Assigned task »
Tally the lines below containing the word "pour" and give that total alone.
##########
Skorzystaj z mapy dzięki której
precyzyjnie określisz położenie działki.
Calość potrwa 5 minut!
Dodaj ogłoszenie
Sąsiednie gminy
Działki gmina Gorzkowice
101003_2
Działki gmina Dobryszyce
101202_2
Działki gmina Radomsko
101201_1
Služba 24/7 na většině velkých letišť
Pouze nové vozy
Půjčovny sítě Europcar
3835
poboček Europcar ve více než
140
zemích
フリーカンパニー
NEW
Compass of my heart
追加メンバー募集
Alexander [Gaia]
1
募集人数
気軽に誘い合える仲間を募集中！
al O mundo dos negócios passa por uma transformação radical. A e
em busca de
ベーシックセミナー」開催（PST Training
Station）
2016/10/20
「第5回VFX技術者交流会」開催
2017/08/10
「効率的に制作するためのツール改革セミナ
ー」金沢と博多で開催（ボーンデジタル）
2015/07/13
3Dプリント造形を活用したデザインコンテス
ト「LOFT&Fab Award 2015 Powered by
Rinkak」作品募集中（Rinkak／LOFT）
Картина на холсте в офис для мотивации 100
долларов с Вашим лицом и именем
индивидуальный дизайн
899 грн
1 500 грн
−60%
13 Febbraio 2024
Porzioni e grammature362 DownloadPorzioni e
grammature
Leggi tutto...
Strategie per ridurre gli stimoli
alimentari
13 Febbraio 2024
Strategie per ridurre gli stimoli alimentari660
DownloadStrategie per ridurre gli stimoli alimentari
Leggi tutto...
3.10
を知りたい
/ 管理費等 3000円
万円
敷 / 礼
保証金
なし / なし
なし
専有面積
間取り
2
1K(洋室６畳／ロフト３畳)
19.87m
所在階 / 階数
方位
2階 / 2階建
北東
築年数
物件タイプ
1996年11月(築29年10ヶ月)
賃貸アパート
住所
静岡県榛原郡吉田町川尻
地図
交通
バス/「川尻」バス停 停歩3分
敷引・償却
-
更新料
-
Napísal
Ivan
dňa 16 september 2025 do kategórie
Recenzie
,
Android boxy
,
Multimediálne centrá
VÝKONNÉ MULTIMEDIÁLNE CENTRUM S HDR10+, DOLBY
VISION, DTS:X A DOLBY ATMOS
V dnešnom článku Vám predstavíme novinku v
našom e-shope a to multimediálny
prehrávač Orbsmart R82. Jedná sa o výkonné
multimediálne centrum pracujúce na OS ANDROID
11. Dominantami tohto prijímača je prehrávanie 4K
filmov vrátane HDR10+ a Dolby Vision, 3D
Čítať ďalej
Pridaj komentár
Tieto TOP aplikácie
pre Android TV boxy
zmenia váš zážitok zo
##########
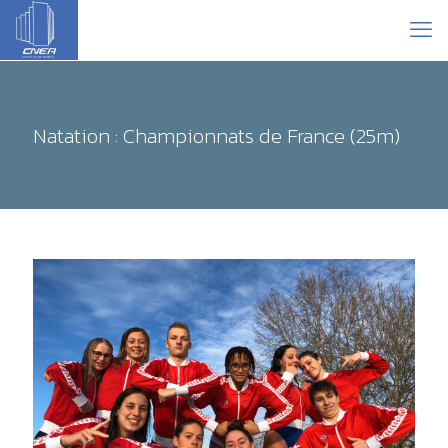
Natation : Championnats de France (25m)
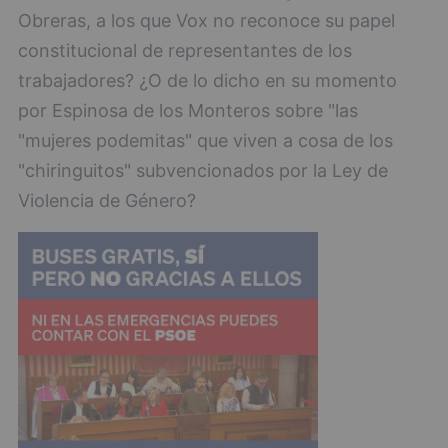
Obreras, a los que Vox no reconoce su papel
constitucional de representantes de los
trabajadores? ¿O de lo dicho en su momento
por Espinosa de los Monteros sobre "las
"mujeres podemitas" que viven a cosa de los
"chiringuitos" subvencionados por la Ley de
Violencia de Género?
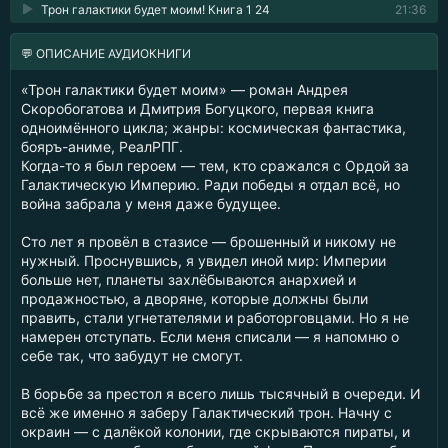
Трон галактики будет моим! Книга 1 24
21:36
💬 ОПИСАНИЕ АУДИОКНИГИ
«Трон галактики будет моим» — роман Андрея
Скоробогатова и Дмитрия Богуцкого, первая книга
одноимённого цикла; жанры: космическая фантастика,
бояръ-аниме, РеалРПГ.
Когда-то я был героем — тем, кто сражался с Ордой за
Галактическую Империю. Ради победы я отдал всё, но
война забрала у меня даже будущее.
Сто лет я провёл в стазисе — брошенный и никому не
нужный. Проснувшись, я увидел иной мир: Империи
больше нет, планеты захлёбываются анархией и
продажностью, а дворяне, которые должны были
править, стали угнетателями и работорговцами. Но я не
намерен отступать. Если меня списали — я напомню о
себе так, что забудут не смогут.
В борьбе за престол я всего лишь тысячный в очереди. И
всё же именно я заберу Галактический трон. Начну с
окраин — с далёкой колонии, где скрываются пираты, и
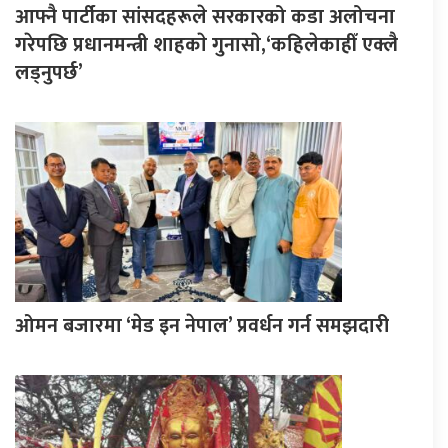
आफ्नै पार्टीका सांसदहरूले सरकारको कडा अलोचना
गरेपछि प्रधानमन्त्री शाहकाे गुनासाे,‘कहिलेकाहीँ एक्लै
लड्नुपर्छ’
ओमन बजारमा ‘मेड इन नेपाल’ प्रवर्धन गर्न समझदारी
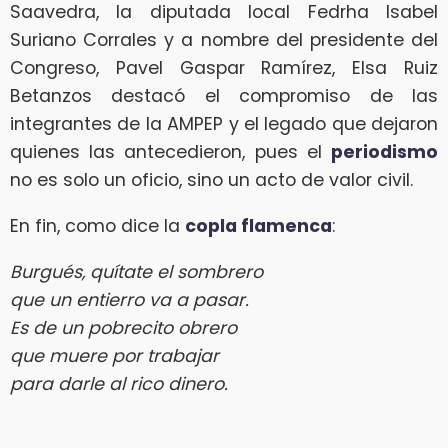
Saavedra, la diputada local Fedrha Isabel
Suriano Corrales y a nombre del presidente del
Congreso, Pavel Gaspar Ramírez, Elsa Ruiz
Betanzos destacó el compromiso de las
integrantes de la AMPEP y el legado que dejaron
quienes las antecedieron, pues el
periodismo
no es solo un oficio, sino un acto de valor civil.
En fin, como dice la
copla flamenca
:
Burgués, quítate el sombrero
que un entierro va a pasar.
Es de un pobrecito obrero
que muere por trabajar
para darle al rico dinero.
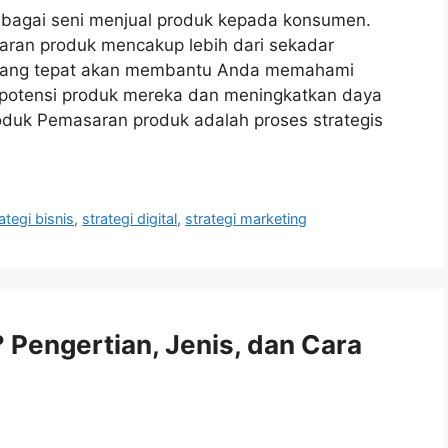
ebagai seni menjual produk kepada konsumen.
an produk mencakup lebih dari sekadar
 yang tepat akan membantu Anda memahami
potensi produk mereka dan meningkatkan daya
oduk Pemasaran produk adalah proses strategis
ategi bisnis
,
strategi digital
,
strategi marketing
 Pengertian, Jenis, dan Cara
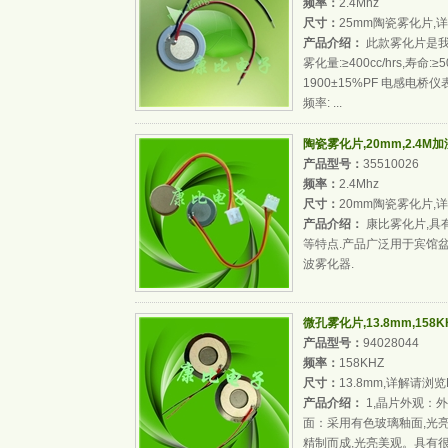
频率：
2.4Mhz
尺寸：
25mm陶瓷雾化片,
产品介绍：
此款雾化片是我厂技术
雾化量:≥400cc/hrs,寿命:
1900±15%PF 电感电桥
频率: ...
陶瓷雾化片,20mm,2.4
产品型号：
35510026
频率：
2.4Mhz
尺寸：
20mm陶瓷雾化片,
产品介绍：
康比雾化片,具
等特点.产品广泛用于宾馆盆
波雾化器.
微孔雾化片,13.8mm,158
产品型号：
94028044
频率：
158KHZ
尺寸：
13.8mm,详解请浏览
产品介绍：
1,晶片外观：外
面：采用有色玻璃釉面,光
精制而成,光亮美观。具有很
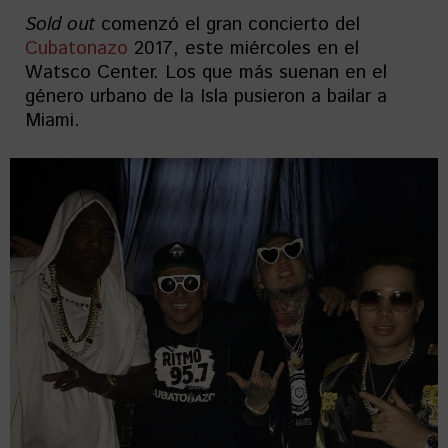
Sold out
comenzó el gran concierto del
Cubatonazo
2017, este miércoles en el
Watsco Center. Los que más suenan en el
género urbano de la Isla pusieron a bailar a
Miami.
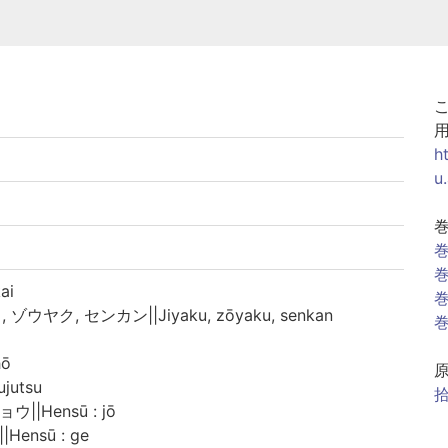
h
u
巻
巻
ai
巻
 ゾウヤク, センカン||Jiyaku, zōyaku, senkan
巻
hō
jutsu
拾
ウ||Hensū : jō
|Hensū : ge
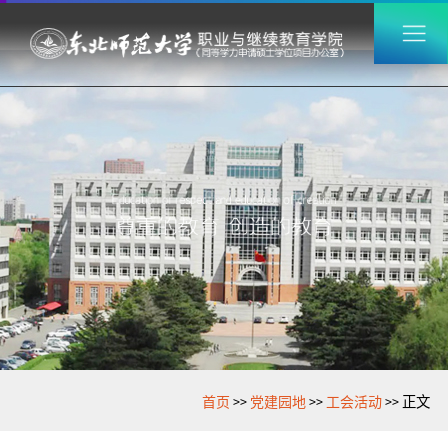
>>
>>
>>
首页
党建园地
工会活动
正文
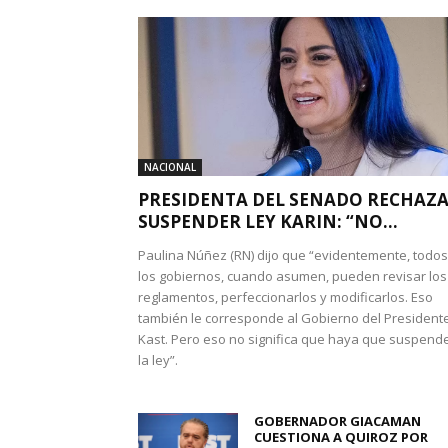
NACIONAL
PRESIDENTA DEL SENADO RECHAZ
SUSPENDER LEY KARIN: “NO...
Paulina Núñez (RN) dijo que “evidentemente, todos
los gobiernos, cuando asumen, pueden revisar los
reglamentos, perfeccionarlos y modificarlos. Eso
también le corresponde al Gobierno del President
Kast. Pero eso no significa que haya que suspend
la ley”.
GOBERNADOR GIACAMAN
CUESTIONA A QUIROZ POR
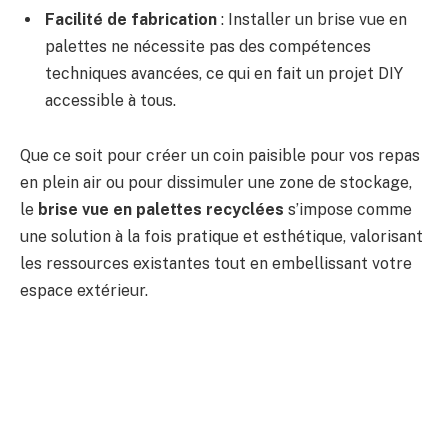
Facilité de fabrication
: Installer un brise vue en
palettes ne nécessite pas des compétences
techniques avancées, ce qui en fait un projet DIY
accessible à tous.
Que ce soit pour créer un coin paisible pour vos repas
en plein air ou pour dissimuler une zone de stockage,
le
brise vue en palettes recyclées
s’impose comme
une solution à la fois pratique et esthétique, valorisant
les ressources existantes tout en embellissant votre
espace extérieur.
##########
Solution for this task »
2